A domain wall bound on anti-de Sitter vacua

Abstract

We consider anti-de Sitter flux vacua interpolated by flux-changing domain walls. Demanding that the tension of such a domain wall be above the ultraviolet cutoff of the effective description, we derive an upper bound on the anti-de Sitter radius, which we term domain wall bound. It translates into a lower bound on the gravitino mass, thus realizing the gravitino conjecture and the anti-de Sitter distance conjecture of the swampland program. We test the domain wall bound on several examples with a candidate hierarchy of scales: classical flux vacua, racetrack models, LVS and KKLT-like anti-de Sitter vacua. The classical flux vacua and LVS are found to be compatible with the bound. For racetrack and KKLT-like anti-de Sitter vacua, the bound poses a non-trivial constraint on achieving large hierarchies of scales.

Figures (2)

• Figure 1: On the left, the domain wall bubble (cyan) in four spacetime dimensions formed by wrapping an $NS5$-brane on an internal 3-cycle. Inside (outside of) it are $M+N$ ($N$) spacetime-filling $D3$-branes needed to cancel the Freed--Witten anomaly.
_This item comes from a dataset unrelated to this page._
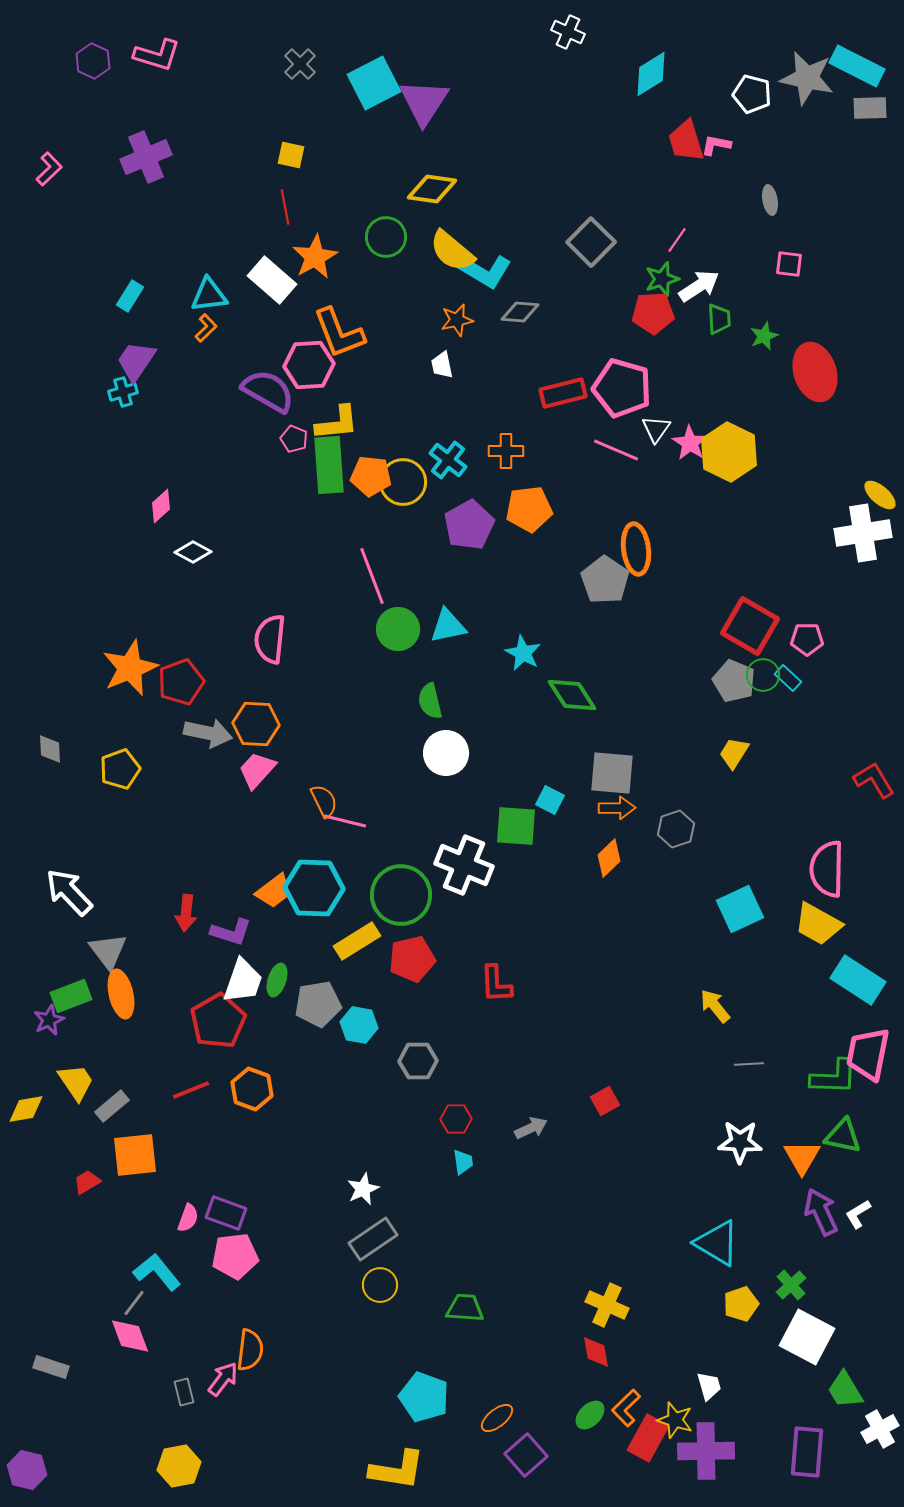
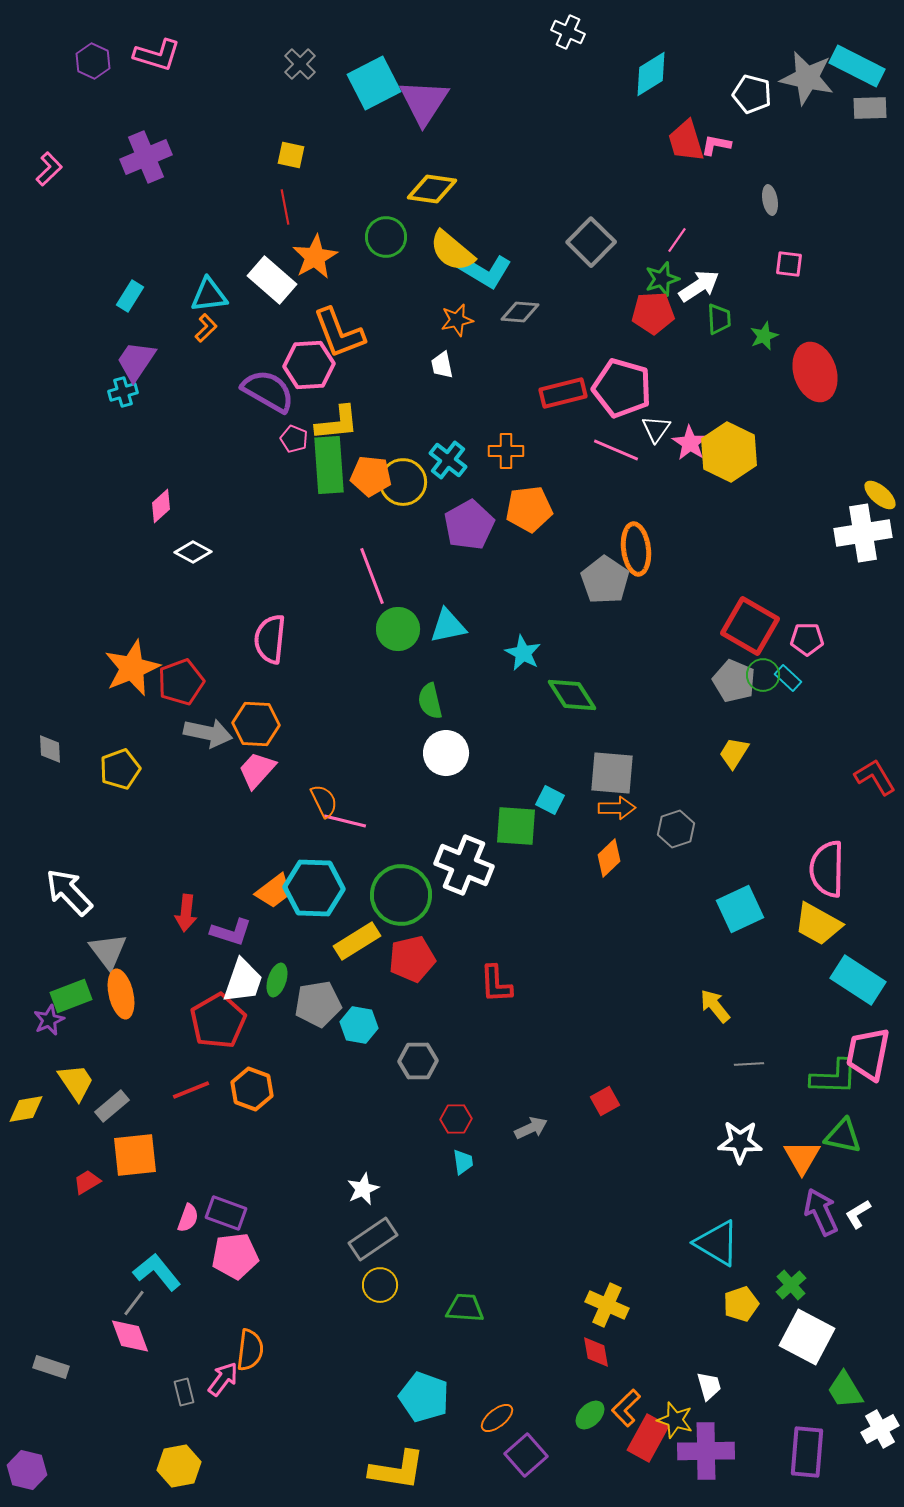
orange star at (130, 668): moved 2 px right
red L-shape at (874, 780): moved 1 px right, 3 px up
On the right, zooming in on the domain wall, the polarization of the $D3$-branes into an $NS5'$-brane wrapping a contractible 2-cycle (magenta) within the 3-cycle.
• Figure 2: The KPV scalar $\psi$ and its potential whose barriers are well below the cutoff scale $\Lambda_{\rm UV}$ of the EFT. Any dynamical process that dumps $E_{\rm kin}$ kinetic energy into $\psi$ that is below the cutoff but above the barrier height, makes $\psi$ "fly over" the landscape of minima.